MONDAY, APRIL 23
DISTURBANCES
3:05 a.m. - Two women were found crying outside a downtown
restaurant. One of the women, who had just been at a bachelorette party,
was determined to be the expected bride in a wedding that was called
off by the groom.
11:26 p.m. - Police got a report of a man in a wheelchair yelling
obscenities on North Pleasant Street. He was told to move along from the
location.
NOISE COMPLAINTS
7:05 a.m. - Police issued a $300 ticket for violating the town's
noise bylaw to a woman repeatedly warned about not using her treadmill
to disturb a neighbor at Village Park.
*either this lady LOVES her treadmill, or she hates her neighbor, as this is the 4th report I've seen involving her and her treadmill...*
ANIMAL COMPLAINTS
7:23 p.m. - Three large pigs running loose on a South East Street
property were brought under control and put back in their pen.
*perhaps we should connect these "large pigs" with the Village Park Treadmill lady...*
TUESDAY, APRIL 24
SUSPICIOUS ACTIVITY
5:32 p.m. - A Village Park woman reported a man was painting in the
woods outside her home. Police advised the woman she could get a
harassment order in court.
*Good God, NO! NOT PAINTING IN THE WOODS!!!*
NOISE COMPLAINTS
10:54 p.m. - Police issued a verbal warning to Main Street residents holding a loud party.
*I'm the one who made this call...they were blasting Mr.Jones by The Counting Crows, which is COMPLETELY UNNECESSARY!*
THURSDAY, APRIL 26
SUSPICIOUS ACTIVITY
9:19 p.m. - Suspicious people dressed in black clothing and carrying
garbage bags were reported in the area of South East Street and
Eveningstar Drive.

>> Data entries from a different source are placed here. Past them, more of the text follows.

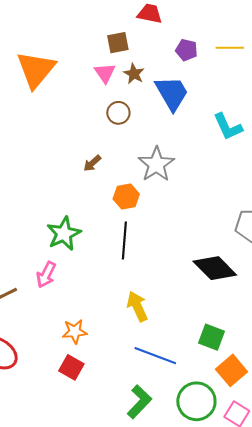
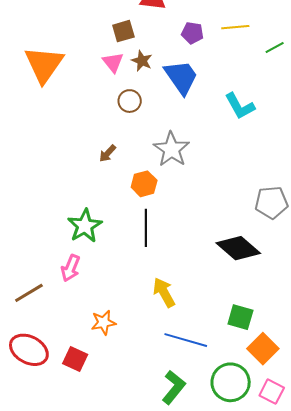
red square: (71, 367) -> (75, 359), moved

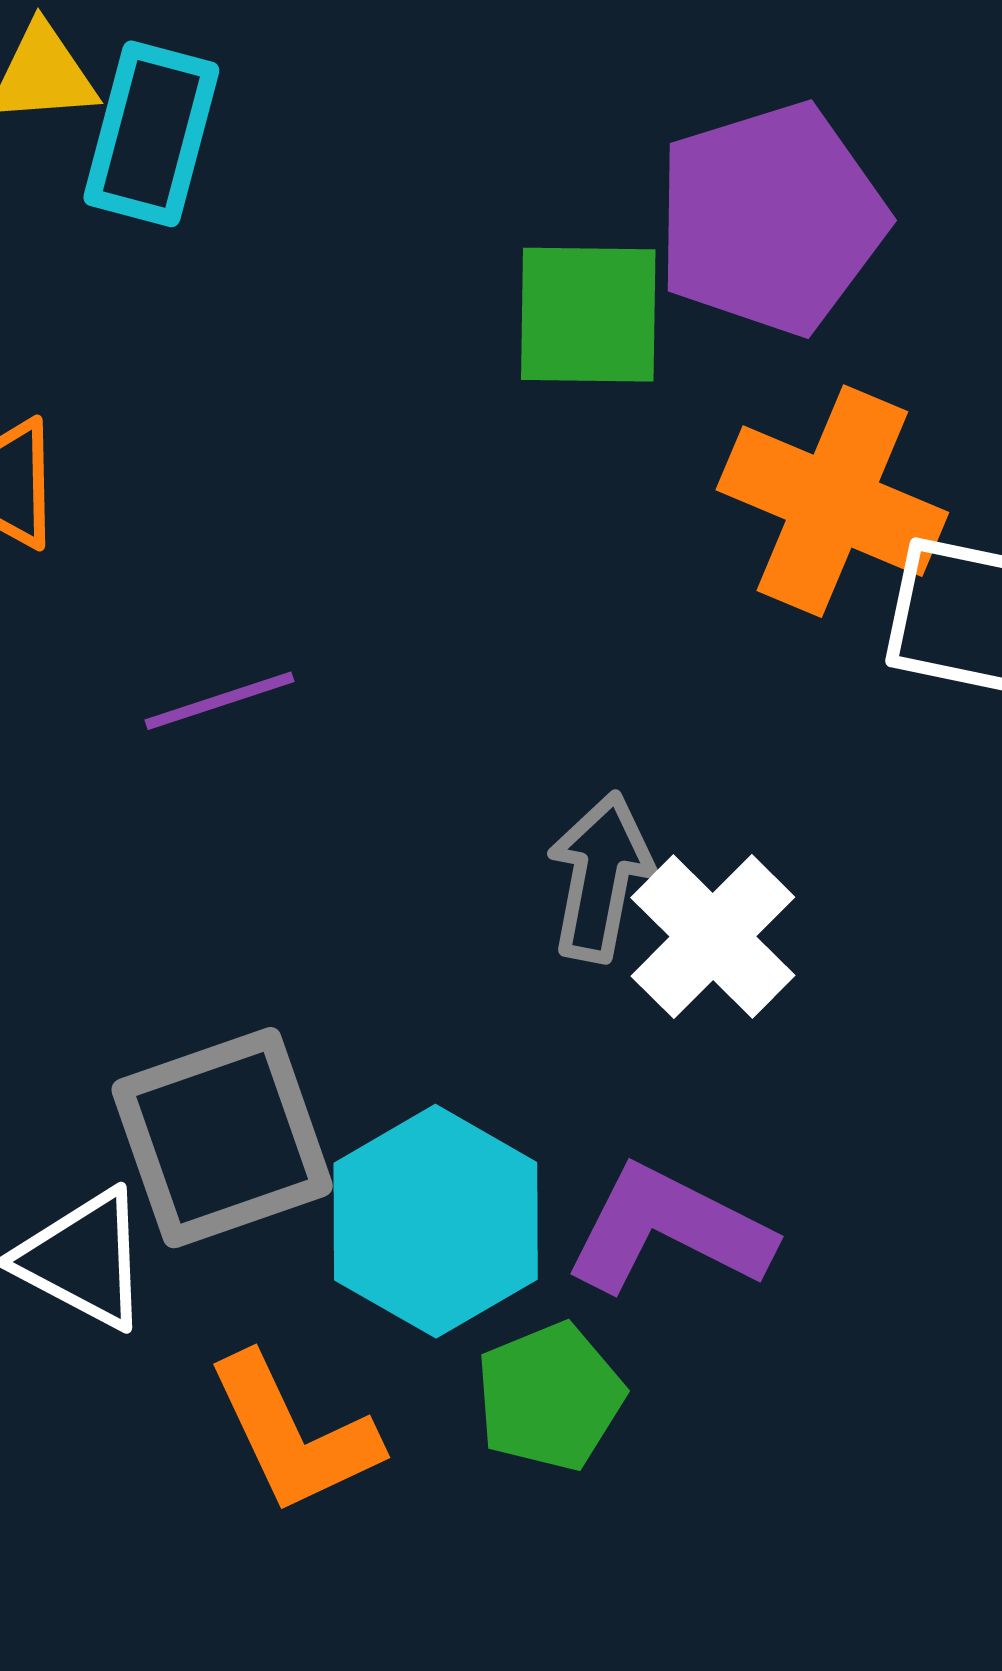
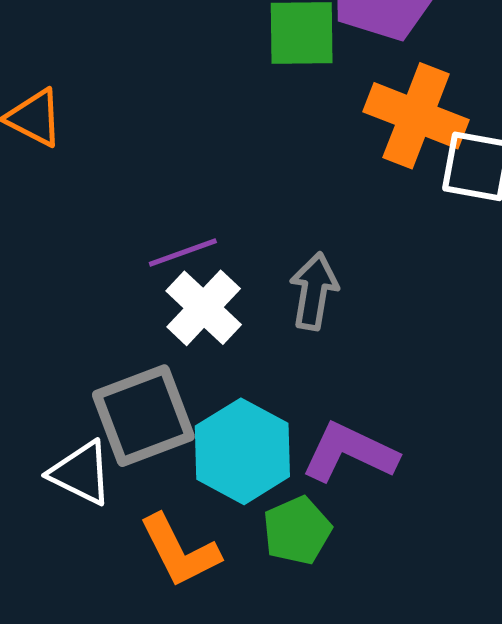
purple line: (220, 701) -> (183, 253), moved
white cross: (713, 937) -> (204, 308), moved

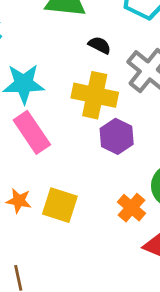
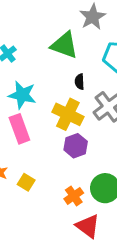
black semicircle: (100, 45) -> (80, 82), turned -133
yellow square: (60, 205) -> (26, 182), size x0.7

At 9:53 p.m., after getting more reports about these
people, police determined they were participating in a scavenger hunt.
LARCENY
1:28 a.m. - Police are investigating the theft of a painting depicting an ostrich from the wall of a downtown restaurant.

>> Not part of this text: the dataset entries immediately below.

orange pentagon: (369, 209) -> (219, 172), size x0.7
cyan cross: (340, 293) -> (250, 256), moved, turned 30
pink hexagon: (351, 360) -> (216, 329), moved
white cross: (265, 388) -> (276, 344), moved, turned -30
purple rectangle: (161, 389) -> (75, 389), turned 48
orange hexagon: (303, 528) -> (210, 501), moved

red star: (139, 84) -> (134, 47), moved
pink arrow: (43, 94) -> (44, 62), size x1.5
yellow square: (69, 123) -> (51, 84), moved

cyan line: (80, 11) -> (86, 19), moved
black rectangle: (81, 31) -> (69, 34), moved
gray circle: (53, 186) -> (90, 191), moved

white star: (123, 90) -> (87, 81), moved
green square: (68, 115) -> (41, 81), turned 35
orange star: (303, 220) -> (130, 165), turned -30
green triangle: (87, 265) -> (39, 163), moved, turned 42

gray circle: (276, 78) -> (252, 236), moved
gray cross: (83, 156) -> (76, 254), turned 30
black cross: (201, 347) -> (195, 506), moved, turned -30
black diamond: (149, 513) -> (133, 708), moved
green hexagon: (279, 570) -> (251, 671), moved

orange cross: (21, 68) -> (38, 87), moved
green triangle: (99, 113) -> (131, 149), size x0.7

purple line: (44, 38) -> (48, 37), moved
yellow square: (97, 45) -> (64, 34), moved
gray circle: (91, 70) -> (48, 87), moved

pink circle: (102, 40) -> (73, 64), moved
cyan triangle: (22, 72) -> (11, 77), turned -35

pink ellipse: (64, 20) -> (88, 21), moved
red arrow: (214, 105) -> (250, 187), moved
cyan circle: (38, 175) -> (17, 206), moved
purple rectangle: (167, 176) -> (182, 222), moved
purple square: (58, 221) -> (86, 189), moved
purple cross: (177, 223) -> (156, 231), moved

*NOOOOOOOOOOO! NOT THE OSTRICH PAINTING!!!*
FRIDAY, APRIL 27
SUSPICIOUS ACTIVITY
2:03 p.m. - A South Whitney Street woman told police someone entered her home overnight and left a condom in the bathroom.
SATURDAY, APRIL 28
CITIZEN ASSISTANCE
9:32 a.m. - Hazel Avenue residents having a pig roast with 10
tables for guests were advised to hold their party at another time.
*I feel like that's a bit early...*
2:05 p.m. - Police were called to a North Amherst location to
assist a man in removing handcuffs that a friend had put on him the
night before as a prank.
*hahahahahaha*
RECOVERED PROPERTY
3:53 p.m. - A box filled with beer found on Nutting Avenue was confiscated for destruction.

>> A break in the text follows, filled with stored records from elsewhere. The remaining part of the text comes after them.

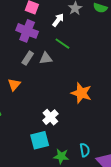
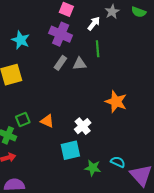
green line: (62, 44) -> (98, 49), turned 49
orange triangle: (14, 84) -> (47, 121), moved, turned -48
cyan semicircle: (85, 150) -> (118, 162), turned -56

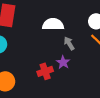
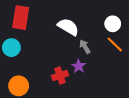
white semicircle: (53, 24) -> (68, 27), turned 30

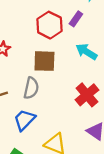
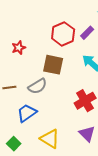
gray semicircle: (31, 88) -> (37, 86), turned 36

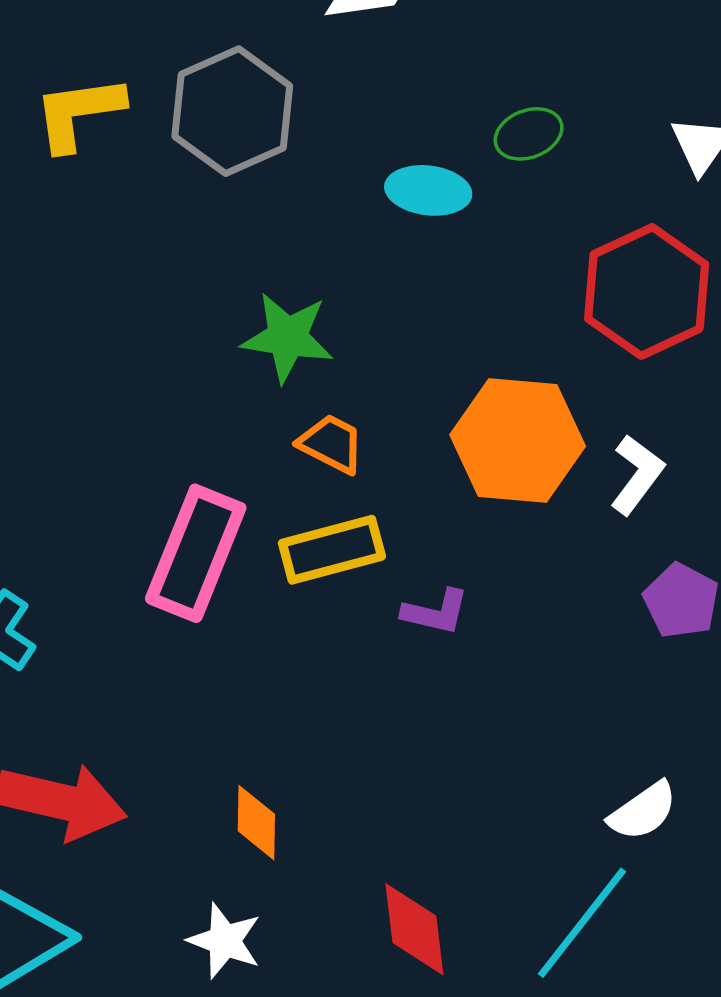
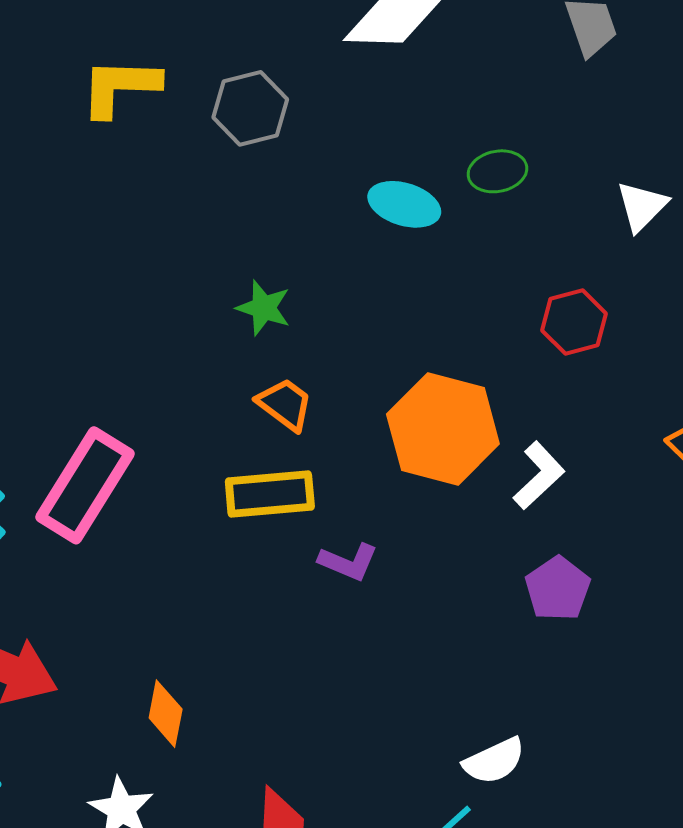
gray hexagon: (232, 111) -> (250, 108), size x0.7
red hexagon: (647, 291) -> (574, 322), size x0.6
green star: (287, 337) -> (264, 308), size x0.7
pink rectangle: (196, 553) -> (85, 485), moved

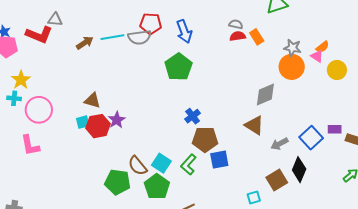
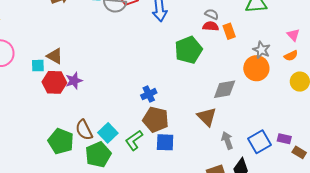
pink triangle: (317, 56) -> (293, 35), moved
green pentagon: (178, 67) -> (188, 50), moved
cyan square: (83, 122) -> (38, 66), moved
gray arrow: (279, 144) -> (227, 140), turned 84

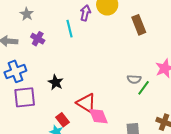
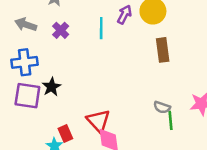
brown rectangle: (139, 25) -> (163, 50), moved
black star: (56, 82) -> (52, 87), moved
green line: (144, 88) -> (171, 120), turned -56

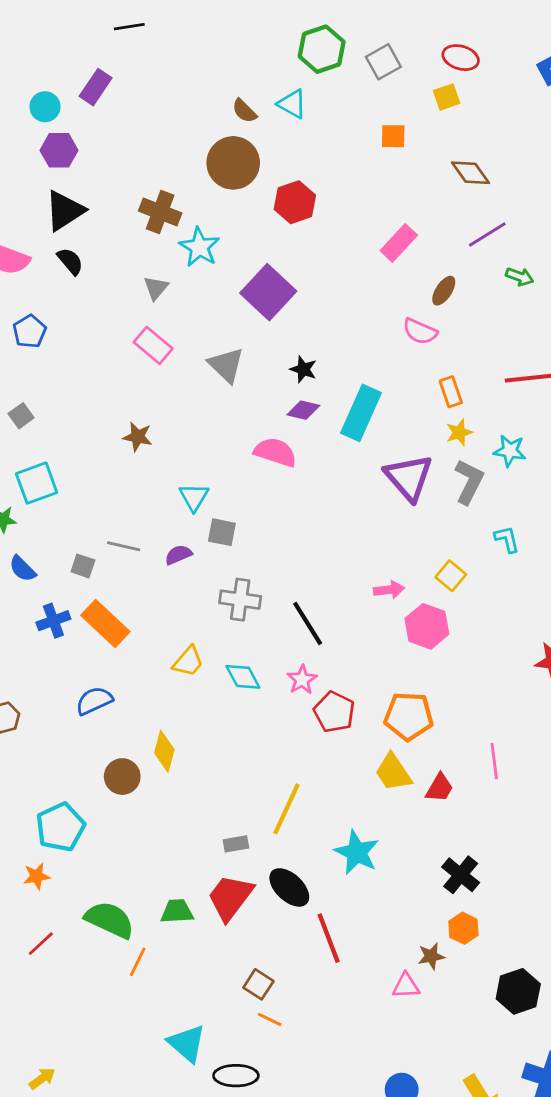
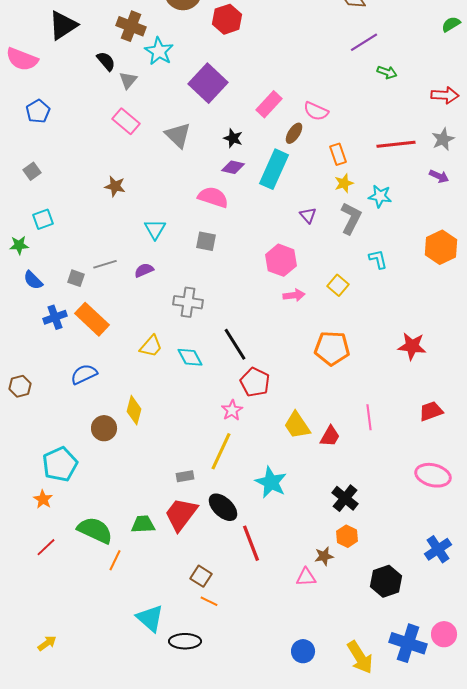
pink rectangle: (399, 243) -> (269, 104), moved
black semicircle: (70, 261) -> (106, 61), moved
brown ellipse: (444, 291) -> (294, 133), moved
purple triangle: (409, 477) -> (308, 215), size x0.5
cyan square: (37, 483) -> (43, 219), size x0.7
gray square: (222, 532) -> (206, 241), moved
gray line: (124, 546) -> (105, 264), turned -30
black line: (308, 623) -> (235, 344), moved
pink hexagon: (427, 626) -> (281, 260), moved
pink star: (302, 680) -> (232, 410), moved
orange pentagon: (409, 716) -> (332, 348), moved
orange star: (37, 876) -> (43, 499), turned -30

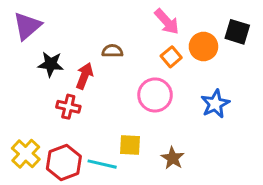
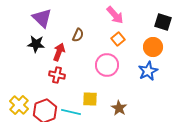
purple triangle: (27, 26) -> (42, 18), moved, turned -35
orange circle: (203, 47) -> (153, 47), moved
brown semicircle: (112, 51) -> (78, 35), turned 112
red cross: (68, 107) -> (57, 75), moved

*yeah, "destroyed" by some officers' bellies!*
BREAK-INS
2:03 a.m. - A Puffton Village woman called police to report that
her home had been entered and her laptop stolen. She later told police
that the incident was a prank by her boyfriend to demonstrate how easy
it is for an intruder to enter a residence when windows are left
unlocked. He had hidden the laptop beneath her mattress.
*and that's why you ALWAYS LEAVE A NOTE!*
TRAFFIC
4:18 p.m. - A vehicle squealing its tires as it sped out of the
parking garage was stopped by police. The driver told police he was
upset that no parking spots were available.